Compared to the first quarter of 2024, North American life and health insurance deal volume is down 27% in Q1 2025, according to BDO Canada.
Valuations are holding firm, between five- and six-and-a-half-times revenue. Measured as a multiple of earnings before interest, taxes, depreciation and amortization (EBITDA), practices are trading between 15 and 22 times. That’s “near record valuations,” Morrow said.
The appeal of that business is its recession-proof nature — the need for insurance doesn’t change in a downturn.
Firms that sell a lot of permanent insurance policies for estate planning purposes are seeing longer sales cycles, Joe Millott, principal and founder of Acquatio, a firm that provides M&A advice to advisors, said in an email response.
“These cases are often viewed as a somewhat discretionary spend and are being impacted by broader uncertainty — including recent tariff discussions,” he said. “While advisor pipelines remain strong, clients are slower to commit, delaying revenue recognition.

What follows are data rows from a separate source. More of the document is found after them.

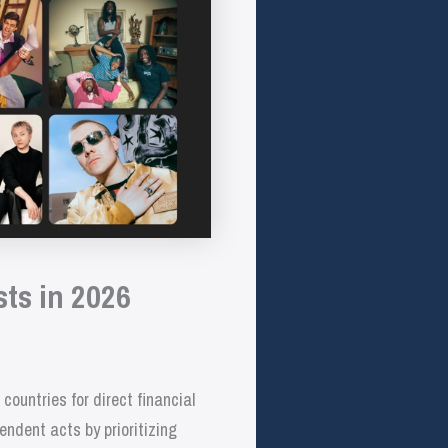
ts in 2026
ountries for direct financial
endent acts by prioritizing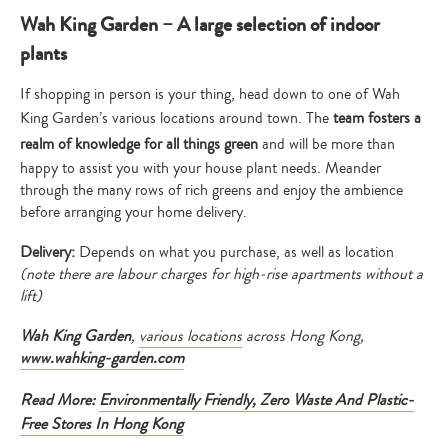
Wah King Garden – A large selection of indoor
plants
If shopping in person is your thing, head down to one of Wah
King Garden’s various locations around town. The
team fosters a
realm of knowledge for all things green
and will be more than
happy to assist you with your house plant needs. Meander
through the many rows of rich greens and enjoy the ambience
before arranging your home delivery.
Delivery:
Depends on what you purchase, as well as location
(note there are labour charges for high-rise apartments without a
lift)
Wah King Garden
,
various locations
across Hong Kong
,
www.wahking-garden.com
Read More:
Environmentally Friendly, Zero Waste And Plastic-
Free Stores In Hong Kong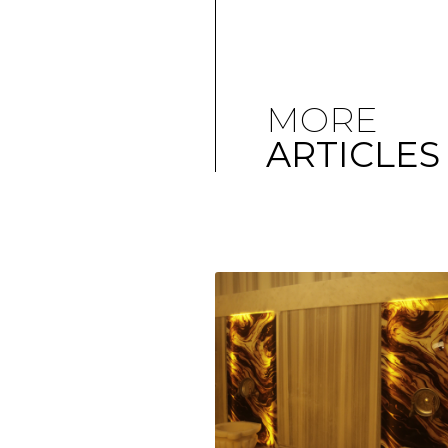
MORE
ARTICLES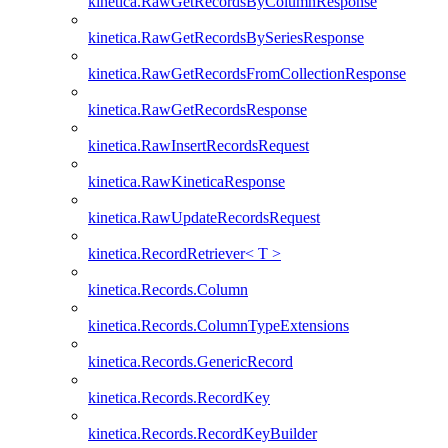
kinetica.RawGetRecordsByColumnResponse
kinetica.RawGetRecordsBySeriesResponse
kinetica.RawGetRecordsFromCollectionResponse
kinetica.RawGetRecordsResponse
kinetica.RawInsertRecordsRequest
kinetica.RawKineticaResponse
kinetica.RawUpdateRecordsRequest
kinetica.RecordRetriever< T >
kinetica.Records.Column
kinetica.Records.ColumnTypeExtensions
kinetica.Records.GenericRecord
kinetica.Records.RecordKey
kinetica.Records.RecordKeyBuilder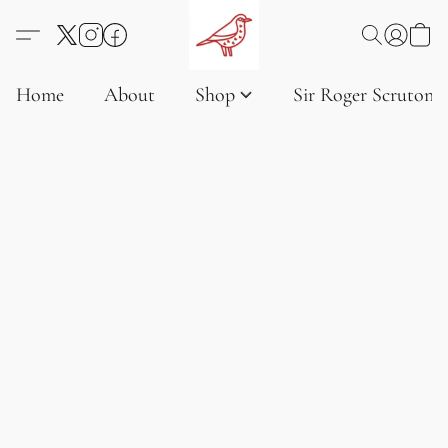
Home
About
Shop
Sir Roger Scruton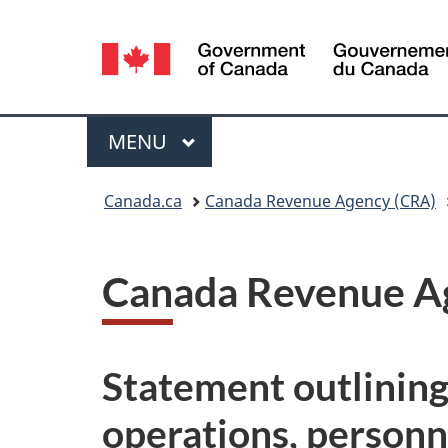
Language
selection
Menu
MAIN
MENU
You
Canada.ca
Canada Revenue Agency (CRA)
are
here:
Canada Revenue Ag
Statement outlining 
operations, person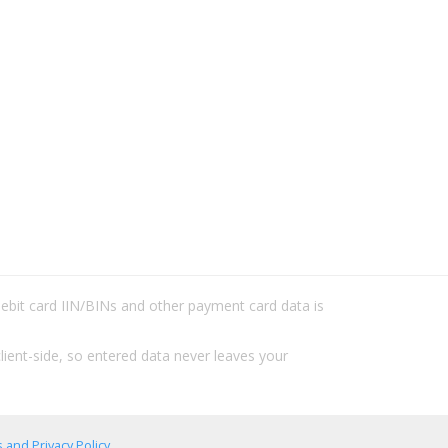
/debit card IIN/BINs and other payment card data is
lient-side, so entered data never leaves your
 and Privacy Policy
.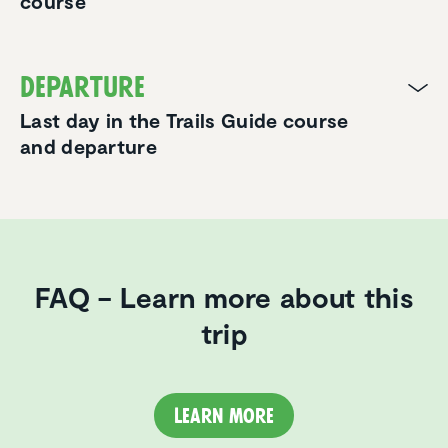
course
Departure
Last day in the Trails Guide course
and departure
FAQ – Learn more about this
trip
Learn more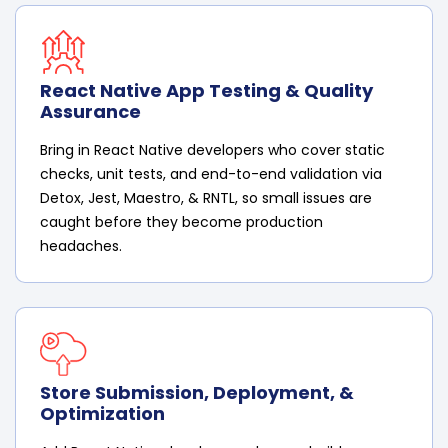
React Native App Testing & Quality
Assurance
Bring in React Native developers who cover static
checks, unit tests, and end-to-end validation via
Detox, Jest, Maestro, & RNTL, so small issues are
caught before they become production
headaches.
Store Submission, Deployment, &
Optimization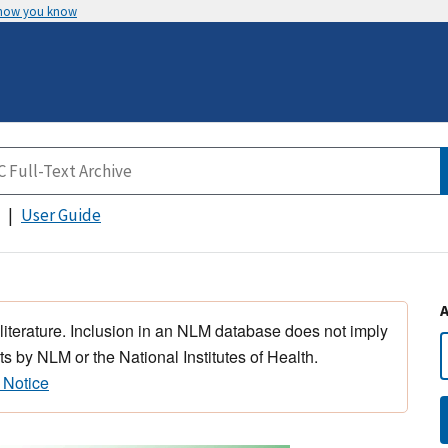
 how you know
User Guide
 literature. Inclusion in an NLM database does not imply
s by NLM or the National Institutes of Health.
 Notice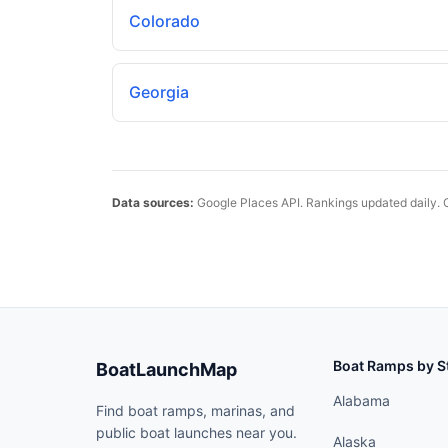
Colorado
Georgia
Data sources:
Google Places API. Rankings updated daily. 
Boat Ramps by S
BoatLaunchMap
Alabama
Find boat ramps, marinas, and
public boat launches near you.
Alaska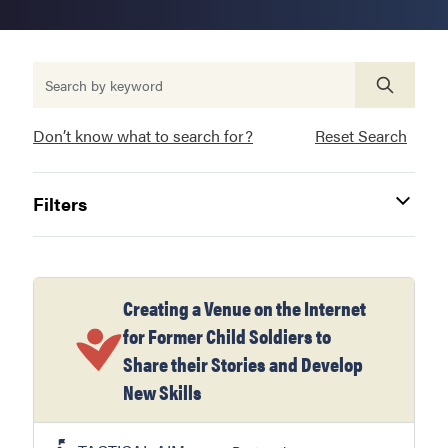
Don’t know what to search for?
Reset Search
Filters
Creating a Venue on the Internet
for Former Child Soldiers to
Share their Stories and Develop
New Skills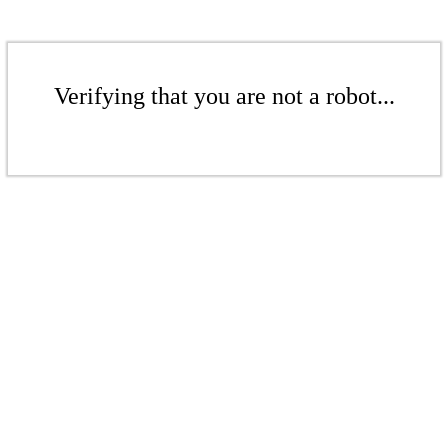
Verifying that you are not a robot...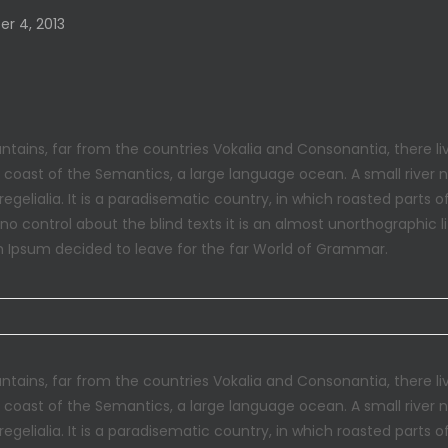
r 4, 2013
tains, far from the countries Vokalia and Consonantia, there liv
e coast of the Semantics, a large language ocean. A small river
regelialia. It is a paradisematic country, in which roasted parts 
 no control about the blind texts it is an almost unorthographic 
m Ipsum decided to leave for the far World of Grammar.
tains, far from the countries Vokalia and Consonantia, there liv
e coast of the Semantics, a large language ocean. A small river
regelialia. It is a paradisematic country, in which roasted parts 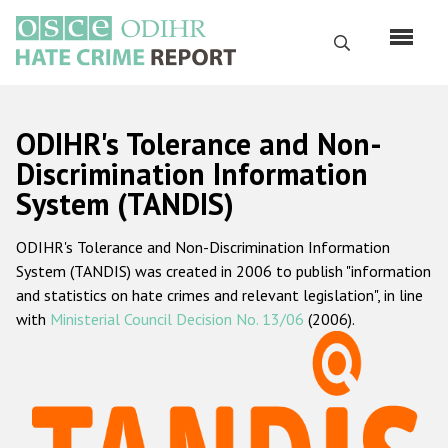
Перейти
к
Поиск
основному
содержанию
English
ODIHR's Tolerance and Non-
Русский
Discrimination Information
System (TANDIS)
Main
Главная
navigation
ODIHR's Tolerance and Non-Discrimination Information
О нас
System (TANDIS) was created in 2006 to publish "information
Наш мандат
and statistics on hate crimes and relevant legislation", in line
with
Ministerial Council Decision No. 13/06
(2006).
Наша методология
Карта сайта
Часто задаваемые вопросы
Данные о преступлениях на почве ненависти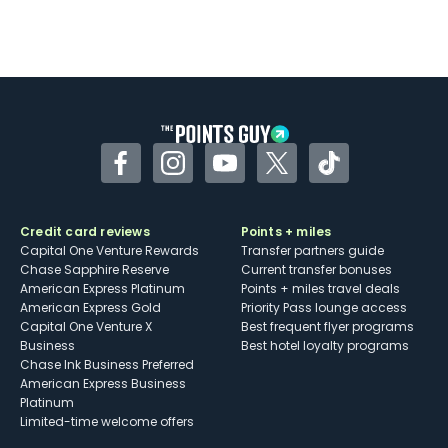
Facebook
Instagram
YouTube
Twitter
TikTok
Credit card reviews
Points + miles
Capital One Venture Rewards
Transfer partners guide
Chase Sapphire Reserve
Current transfer bonuses
American Express Platinum
Points + miles travel deals
American Express Gold
Priority Pass lounge access
Capital One Venture X
Best frequent flyer programs
Business
Best hotel loyalty programs
Chase Ink Business Preferred
American Express Business
Platinum
Limited-time welcome offers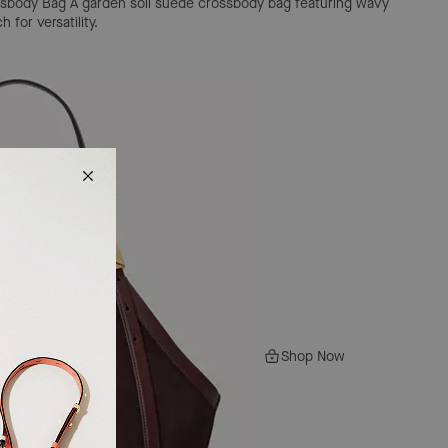
ssbody Bag
A garden soil suede crossbody bag featuring wavy
for versatility.
Shop Now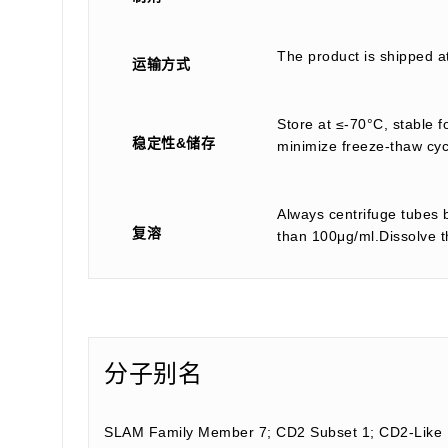
The product is shipped a
运输方式
Store at ≤-70°C, stable f
稳定性&储存
minimize freeze-thaw cyc
Always centrifuge tubes b
复溶
than 100μg/ml.Dissolve th
分子别名
SLAM Family Member 7; CD2 Subset 1; CD2-Like R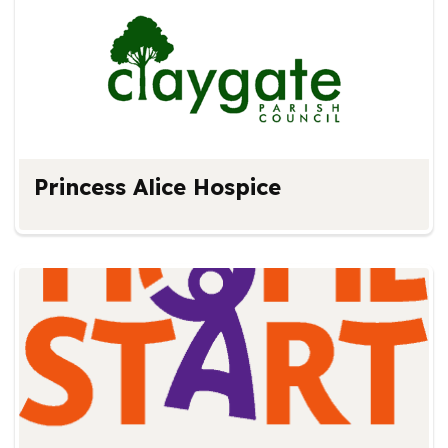
Princess Alice Hospice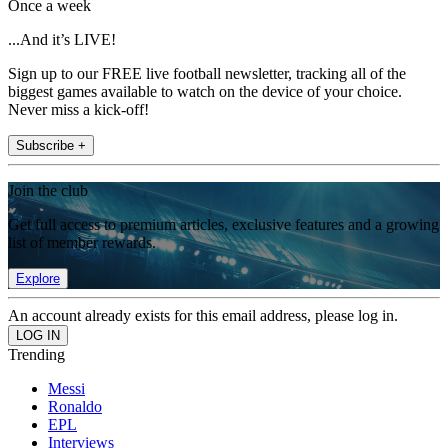
Once a week
...And it’s LIVE!
Sign up to our FREE live football newsletter, tracking all of the
biggest games available to watch on the device of your choice.
Never miss a kick-off!
Subscribe +
Join the club
Get full access to premium articles, exclusive features and a growing
list of member rewards.
Explore
An account already exists for this email address, please log in.
Trending
Messi
Ronaldo
EPL
Interviews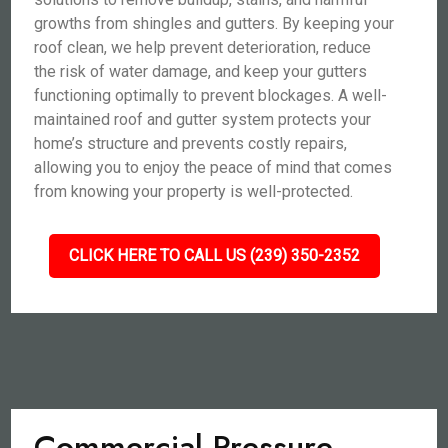
growths from shingles and gutters. By keeping your
roof clean, we help prevent deterioration, reduce
the risk of water damage, and keep your gutters
functioning optimally to prevent blockages. A well-
maintained roof and gutter system protects your
home’s structure and prevents costly repairs,
allowing you to enjoy the peace of mind that comes
from knowing your property is well-protected.
CLICK HERE TO CALL US (239) 350-2352
Commercial Pressure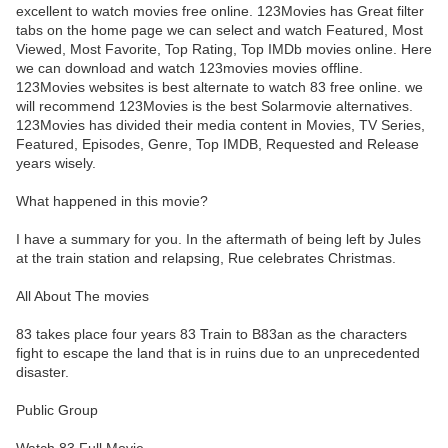
excellent to watch movies free online. 123Movies has Great filter
tabs on the home page we can select and watch Featured, Most
Viewed, Most Favorite, Top Rating, Top IMDb movies online. Here
we can download and watch 123movies movies offline.
123Movies websites is best alternate to watch 83 free online. we
will recommend 123Movies is the best Solarmovie alternatives.
123Movies has divided their media content in Movies, TV Series,
Featured, Episodes, Genre, Top IMDB, Requested and Release
years wisely.
What happened in this movie?
I have a summary for you. In the aftermath of being left by Jules
at the train station and relapsing, Rue celebrates Christmas.
All About The movies
83 takes place four years 83 Train to B83an as the characters
fight to escape the land that is in ruins due to an unprecedented
disaster.
Public Group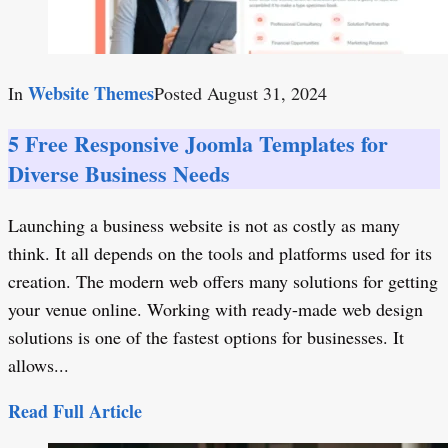
Website Themes
In
Posted
August 31, 2024
5 Free Responsive Joomla Templates for
Diverse Business Needs
Launching a business website is not as costly as many
think. It all depends on the tools and platforms used for its
creation. The modern web offers many solutions for getting
your venue online. Working with ready-made web design
solutions is one of the fastest options for businesses. It
allows...
Read Full Article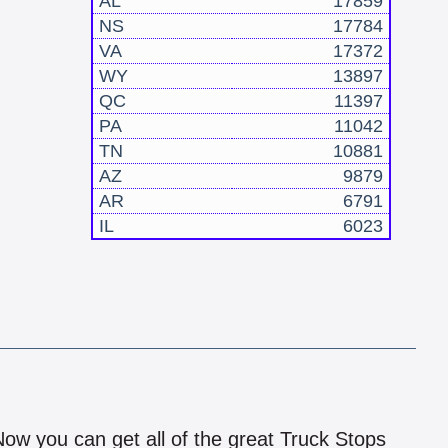
AL
17859
NS
17784
VA
17372
WY
13897
QC
11397
PA
11042
TN
10881
AZ
9879
AR
6791
IL
6023
!
 Now you can get all of the great Truck Stops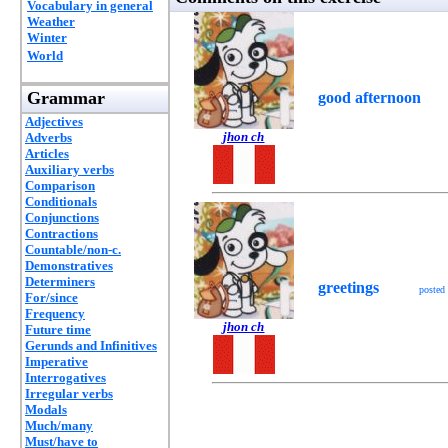
Vocabulary in general
Weather
Winter
World
Grammar
good afternoon
Adjectives
jhon ch
Adverbs
Articles
Auxiliary verbs
Comparison
Conditionals
Conjunctions
Contractions
Countable/non-c.
Demonstratives
Determiners
greetings
posted
For/since
Frequency
jhon ch
Future time
Gerunds and Infinitives
Imperative
Interrogatives
Irregular verbs
Modals
Much/many
Must/have to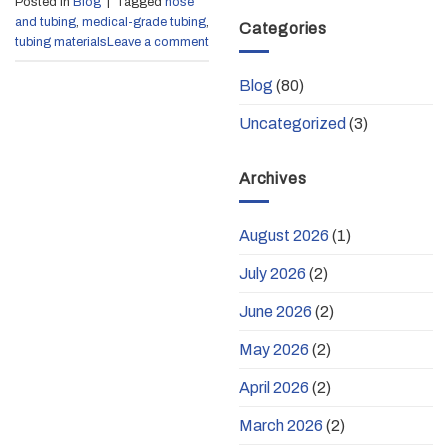
Posted in
Blog
|
Tagged
hose
and tubing
,
medical-grade tubing
,
Categories
tubing materials
Leave a comment
Blog
(80)
Uncategorized
(3)
Archives
August 2026
(1)
July 2026
(2)
June 2026
(2)
May 2026
(2)
April 2026
(2)
March 2026
(2)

This extended timeline may also help explain why fewer of these firms are coming to market right now.”
Wealth managers on hold
Wealth management is less attractive as a result of the capital market volatility triggered by Washington. That’s impacting asset levels and investment fees. Buyers with a long-term view continue to see value in Canada’s wealth management sector, but a lot of them are on the sideline for the time being.
BDO Canada reports that North American deal volume was flat in Q1 2025, relative to last year’s first quarter. Valuations are down a little in the wealth segment, but not dramatically.
“Valuations have compressed from the [zero interest rate policy]-era highs,” Millott said. “We saw peak multiples in the 15- to 17-times EBITDA range, but they’ve since settled closer to 10- to 15-times, reflecting the new interest rate environment.”
The irony in all of this is that the last couple of months have left more than a few advisors ready to throw in the towel. Morrow said it could be years before the market returns to a more even keel.
“Clients that we’ve been talking to for a number of years have told us they’re making a decision now to move forward with the sale process,” he said.
Others are on hold. “With markets still volatile, there’s a desire to let [assets-under-management] trends stabilize and paint a stronger growth story for potential buyers,” Millott said.
There’s been a sharp drop-off among international buyers so far this year, Morrow said. Demand among U.S. companies has held more firm.
“The exchange rate is certainly attractive for them to make investments in this part of the cycle,” he said. “I think they still have confidence in the market in Canada.”
This article has been updated to include year-over-year deal volume results.